== Segment start ==

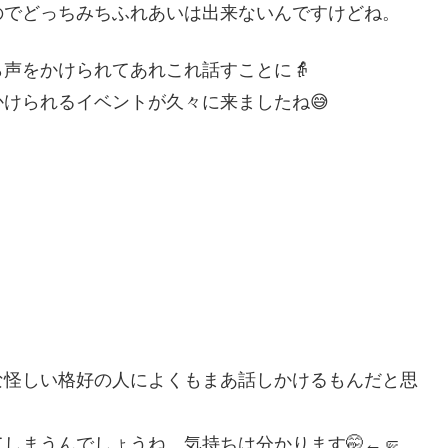
のでどっちみちふれあいは出来ないんですけどね。
声をかけられてあれこれ話すことに👵
けられるイベントが久々に来ましたね😅
な怪しい格好の人によくもまあ話しかけるもんだと思
しまうんでしょうね。気持ちは分かります🤭←🤛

== Segment end ==

Task statement —
Please leave the images out and retype the rest of the material exactly.

Answer to the exercise —
のでどっちみちふれあいは出来ないんですけどね。
声をかけられてあれこれ話すことに👵
けられるイベントが久々に来ましたね😅
な怪しい格好の人によくもまあ話しかけるもんだと思
しまうんでしょうね。気持ちは分かります🤭←🤛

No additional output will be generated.